**Task to complete**
Every line containing "chevron" should be copied out. Go through the entries and find them.

**Excerpted records**
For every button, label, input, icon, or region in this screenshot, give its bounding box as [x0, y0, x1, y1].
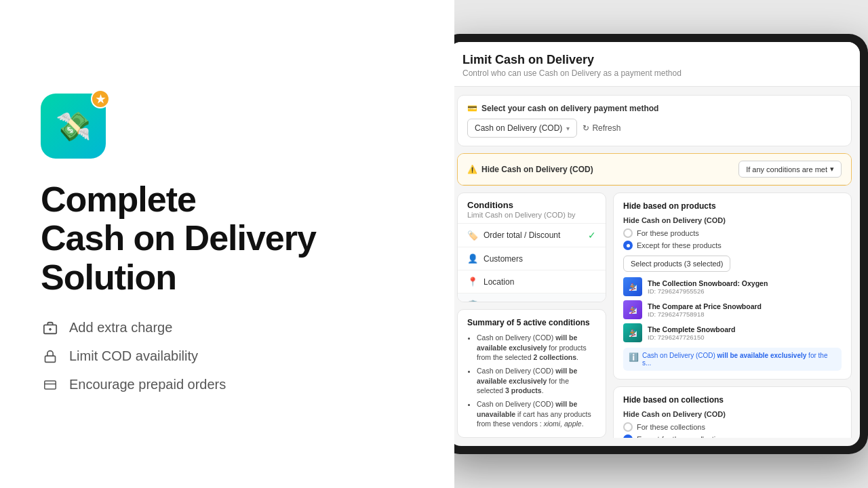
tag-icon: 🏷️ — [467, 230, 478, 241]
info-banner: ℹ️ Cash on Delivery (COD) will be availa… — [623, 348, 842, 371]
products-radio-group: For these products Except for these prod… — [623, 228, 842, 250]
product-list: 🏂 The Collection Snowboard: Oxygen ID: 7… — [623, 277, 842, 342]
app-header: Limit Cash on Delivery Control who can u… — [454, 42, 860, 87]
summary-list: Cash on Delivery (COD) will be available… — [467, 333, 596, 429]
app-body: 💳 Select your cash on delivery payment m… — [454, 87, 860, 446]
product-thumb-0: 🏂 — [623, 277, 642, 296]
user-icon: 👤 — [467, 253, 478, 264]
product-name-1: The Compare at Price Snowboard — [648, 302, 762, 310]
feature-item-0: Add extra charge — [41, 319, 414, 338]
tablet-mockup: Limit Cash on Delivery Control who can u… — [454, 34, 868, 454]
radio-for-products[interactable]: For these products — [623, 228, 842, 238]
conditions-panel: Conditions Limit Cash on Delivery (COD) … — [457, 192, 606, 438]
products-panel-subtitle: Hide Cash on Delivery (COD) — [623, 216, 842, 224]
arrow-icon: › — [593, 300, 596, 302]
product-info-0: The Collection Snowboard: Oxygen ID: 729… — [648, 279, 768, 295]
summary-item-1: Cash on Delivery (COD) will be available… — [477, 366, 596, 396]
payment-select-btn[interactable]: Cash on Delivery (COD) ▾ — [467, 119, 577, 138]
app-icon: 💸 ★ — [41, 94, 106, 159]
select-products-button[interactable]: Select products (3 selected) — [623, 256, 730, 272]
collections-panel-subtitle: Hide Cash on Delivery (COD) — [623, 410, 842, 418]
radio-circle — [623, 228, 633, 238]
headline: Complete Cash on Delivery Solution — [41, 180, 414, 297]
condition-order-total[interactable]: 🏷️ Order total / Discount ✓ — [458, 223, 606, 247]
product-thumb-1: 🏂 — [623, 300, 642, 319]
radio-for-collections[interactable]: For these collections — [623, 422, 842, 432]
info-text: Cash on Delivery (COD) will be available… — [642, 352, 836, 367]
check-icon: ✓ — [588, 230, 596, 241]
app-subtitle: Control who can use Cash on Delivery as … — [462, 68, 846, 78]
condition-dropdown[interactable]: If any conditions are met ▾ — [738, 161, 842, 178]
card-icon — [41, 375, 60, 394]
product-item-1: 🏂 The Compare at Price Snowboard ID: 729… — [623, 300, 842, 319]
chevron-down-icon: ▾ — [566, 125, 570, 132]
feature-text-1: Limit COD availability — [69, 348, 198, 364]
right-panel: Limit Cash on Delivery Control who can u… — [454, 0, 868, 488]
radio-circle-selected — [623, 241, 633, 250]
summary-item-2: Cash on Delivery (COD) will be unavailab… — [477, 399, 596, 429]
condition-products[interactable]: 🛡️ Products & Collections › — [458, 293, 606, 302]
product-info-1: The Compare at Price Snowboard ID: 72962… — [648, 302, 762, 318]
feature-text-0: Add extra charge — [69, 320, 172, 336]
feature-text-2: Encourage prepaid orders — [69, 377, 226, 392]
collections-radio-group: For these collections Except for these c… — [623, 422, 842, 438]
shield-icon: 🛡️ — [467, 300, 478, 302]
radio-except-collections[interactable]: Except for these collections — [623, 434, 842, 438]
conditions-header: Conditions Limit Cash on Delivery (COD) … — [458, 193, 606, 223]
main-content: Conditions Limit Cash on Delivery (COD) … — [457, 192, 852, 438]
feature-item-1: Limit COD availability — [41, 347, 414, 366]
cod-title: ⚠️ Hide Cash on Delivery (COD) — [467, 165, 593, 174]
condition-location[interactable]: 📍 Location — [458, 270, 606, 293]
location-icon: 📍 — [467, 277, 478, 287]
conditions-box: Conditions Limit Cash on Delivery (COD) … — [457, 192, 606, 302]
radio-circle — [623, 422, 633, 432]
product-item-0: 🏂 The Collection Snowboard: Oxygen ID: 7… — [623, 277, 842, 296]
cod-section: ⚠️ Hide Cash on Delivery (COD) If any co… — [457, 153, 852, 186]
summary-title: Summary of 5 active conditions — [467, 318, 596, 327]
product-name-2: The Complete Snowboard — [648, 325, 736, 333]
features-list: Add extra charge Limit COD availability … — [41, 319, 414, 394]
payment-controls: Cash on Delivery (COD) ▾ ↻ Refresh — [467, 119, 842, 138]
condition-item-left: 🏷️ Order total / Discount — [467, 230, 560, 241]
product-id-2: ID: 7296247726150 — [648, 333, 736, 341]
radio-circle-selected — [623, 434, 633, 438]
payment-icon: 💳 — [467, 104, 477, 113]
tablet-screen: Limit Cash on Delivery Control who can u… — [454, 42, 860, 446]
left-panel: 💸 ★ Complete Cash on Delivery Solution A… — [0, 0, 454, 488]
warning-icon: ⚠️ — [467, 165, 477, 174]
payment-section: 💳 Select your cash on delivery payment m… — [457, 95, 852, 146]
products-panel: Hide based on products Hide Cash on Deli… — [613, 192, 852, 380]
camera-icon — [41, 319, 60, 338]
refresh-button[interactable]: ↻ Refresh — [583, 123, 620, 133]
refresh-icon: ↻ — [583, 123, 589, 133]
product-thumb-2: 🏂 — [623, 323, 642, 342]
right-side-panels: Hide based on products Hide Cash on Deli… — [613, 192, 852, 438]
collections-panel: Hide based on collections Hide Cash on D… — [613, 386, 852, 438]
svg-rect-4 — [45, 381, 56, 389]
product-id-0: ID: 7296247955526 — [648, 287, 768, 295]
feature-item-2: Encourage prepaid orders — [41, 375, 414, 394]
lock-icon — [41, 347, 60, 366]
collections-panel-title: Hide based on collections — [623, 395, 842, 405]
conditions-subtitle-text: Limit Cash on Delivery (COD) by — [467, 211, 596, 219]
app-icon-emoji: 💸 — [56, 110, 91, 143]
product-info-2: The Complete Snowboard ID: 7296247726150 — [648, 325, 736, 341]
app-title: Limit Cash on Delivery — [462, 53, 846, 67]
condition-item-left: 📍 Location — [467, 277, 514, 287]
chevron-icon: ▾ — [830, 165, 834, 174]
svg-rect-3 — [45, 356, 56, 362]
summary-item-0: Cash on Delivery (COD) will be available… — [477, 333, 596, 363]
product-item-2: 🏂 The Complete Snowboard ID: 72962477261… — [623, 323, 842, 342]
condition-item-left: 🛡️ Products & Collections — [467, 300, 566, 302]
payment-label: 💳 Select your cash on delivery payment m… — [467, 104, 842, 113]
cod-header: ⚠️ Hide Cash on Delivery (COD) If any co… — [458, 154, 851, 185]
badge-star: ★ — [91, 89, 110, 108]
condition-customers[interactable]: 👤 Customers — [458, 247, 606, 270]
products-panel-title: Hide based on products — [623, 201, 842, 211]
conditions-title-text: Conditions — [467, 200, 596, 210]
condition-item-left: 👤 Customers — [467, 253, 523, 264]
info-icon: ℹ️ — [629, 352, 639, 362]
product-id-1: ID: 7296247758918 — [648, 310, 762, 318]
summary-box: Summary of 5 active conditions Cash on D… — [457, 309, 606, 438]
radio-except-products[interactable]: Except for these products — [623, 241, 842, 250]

**Written reply**
chevron-down-icon: ▾ — [566, 125, 570, 132]
chevron-icon: ▾ — [830, 165, 834, 174]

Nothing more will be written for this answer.